INSTRUCTIONS FOR THE TASK: Which lines below contain the word "menu"? Copy each of them.
───── DATA
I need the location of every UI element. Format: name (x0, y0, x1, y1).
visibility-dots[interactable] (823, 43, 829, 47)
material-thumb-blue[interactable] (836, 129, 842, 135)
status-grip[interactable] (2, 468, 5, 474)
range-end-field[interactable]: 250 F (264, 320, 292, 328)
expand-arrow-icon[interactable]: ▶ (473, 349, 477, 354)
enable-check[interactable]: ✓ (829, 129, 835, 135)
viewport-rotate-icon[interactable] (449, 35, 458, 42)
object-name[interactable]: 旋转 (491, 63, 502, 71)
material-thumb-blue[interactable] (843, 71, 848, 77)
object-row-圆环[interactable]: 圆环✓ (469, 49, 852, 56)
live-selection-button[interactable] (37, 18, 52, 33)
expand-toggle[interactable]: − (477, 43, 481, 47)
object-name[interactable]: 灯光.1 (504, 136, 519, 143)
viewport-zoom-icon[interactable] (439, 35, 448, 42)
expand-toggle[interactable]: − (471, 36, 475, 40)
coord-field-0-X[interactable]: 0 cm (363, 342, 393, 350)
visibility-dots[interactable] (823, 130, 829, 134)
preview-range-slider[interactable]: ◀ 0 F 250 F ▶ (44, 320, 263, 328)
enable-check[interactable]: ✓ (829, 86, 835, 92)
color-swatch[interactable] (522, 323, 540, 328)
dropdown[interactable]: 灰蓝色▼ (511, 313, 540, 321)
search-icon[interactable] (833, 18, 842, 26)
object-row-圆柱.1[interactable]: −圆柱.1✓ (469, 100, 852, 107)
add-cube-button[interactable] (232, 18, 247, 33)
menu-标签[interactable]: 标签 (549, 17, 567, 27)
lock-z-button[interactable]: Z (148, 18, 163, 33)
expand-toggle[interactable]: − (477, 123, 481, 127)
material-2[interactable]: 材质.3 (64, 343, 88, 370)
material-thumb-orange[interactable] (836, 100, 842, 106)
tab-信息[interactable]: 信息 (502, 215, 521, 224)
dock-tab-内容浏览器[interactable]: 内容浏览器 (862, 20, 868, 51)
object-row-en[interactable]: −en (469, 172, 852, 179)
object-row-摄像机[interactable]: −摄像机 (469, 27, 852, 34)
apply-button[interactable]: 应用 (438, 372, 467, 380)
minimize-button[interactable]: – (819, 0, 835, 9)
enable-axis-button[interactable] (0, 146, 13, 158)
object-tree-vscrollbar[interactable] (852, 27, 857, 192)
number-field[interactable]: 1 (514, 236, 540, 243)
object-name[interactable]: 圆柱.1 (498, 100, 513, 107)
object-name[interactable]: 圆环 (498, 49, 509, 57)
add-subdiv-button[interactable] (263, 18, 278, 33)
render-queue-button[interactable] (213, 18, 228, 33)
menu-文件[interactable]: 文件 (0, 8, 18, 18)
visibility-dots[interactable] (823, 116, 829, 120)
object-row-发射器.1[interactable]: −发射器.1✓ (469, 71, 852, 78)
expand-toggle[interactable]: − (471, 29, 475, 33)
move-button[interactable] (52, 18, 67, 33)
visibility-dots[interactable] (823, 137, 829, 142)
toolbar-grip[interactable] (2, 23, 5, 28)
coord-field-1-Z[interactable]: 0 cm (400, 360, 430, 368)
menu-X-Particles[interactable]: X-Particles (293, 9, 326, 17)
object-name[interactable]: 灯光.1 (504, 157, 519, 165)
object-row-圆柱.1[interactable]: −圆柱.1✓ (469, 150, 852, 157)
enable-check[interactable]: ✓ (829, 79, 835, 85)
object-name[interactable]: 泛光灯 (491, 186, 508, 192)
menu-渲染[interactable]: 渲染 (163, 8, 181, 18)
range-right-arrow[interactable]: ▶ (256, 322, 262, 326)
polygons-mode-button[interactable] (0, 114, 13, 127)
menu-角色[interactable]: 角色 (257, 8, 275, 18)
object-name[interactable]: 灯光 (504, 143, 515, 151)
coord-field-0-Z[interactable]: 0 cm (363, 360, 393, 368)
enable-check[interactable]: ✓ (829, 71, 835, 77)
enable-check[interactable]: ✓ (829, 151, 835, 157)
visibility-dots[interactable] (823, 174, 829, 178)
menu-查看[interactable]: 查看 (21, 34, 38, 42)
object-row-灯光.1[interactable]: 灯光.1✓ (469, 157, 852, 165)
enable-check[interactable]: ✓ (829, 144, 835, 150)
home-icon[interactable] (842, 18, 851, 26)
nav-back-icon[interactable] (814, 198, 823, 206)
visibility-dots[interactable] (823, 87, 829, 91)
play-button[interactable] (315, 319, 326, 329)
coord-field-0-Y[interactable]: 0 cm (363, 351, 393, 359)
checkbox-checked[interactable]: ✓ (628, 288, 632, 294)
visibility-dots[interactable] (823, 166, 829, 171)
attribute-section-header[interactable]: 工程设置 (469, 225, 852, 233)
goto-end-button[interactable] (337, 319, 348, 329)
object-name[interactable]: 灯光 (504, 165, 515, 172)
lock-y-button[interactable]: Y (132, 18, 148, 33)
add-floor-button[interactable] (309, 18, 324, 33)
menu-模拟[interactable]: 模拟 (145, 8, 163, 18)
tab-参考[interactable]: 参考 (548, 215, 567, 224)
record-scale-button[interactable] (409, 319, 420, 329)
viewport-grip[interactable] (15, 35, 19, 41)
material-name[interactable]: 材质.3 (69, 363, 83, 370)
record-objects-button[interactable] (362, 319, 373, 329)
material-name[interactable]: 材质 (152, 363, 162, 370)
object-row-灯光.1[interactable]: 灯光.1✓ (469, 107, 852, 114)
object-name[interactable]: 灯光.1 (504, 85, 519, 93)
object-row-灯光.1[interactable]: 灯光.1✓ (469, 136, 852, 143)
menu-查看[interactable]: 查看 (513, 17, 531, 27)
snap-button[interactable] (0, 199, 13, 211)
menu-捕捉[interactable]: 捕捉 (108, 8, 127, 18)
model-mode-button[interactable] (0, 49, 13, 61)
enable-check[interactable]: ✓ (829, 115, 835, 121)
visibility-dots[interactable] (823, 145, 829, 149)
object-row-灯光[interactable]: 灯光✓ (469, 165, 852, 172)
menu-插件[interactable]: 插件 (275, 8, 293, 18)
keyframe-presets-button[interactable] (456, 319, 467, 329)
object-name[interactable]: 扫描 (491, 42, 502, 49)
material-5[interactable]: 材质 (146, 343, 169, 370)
──────────
RESPONSE TO THE TASK:
menu-标签[interactable]: 标签 (549, 17, 567, 27)
menu-文件[interactable]: 文件 (0, 8, 18, 18)
menu-X-Particles[interactable]: X-Particles (293, 9, 326, 17)
menu-渲染[interactable]: 渲染 (163, 8, 181, 18)
menu-角色[interactable]: 角色 (257, 8, 275, 18)
menu-查看[interactable]: 查看 (21, 34, 38, 42)
menu-模拟[interactable]: 模拟 (145, 8, 163, 18)
menu-查看[interactable]: 查看 (513, 17, 531, 27)
menu-捕捉[interactable]: 捕捉 (108, 8, 127, 18)
menu-插件[interactable]: 插件 (275, 8, 293, 18)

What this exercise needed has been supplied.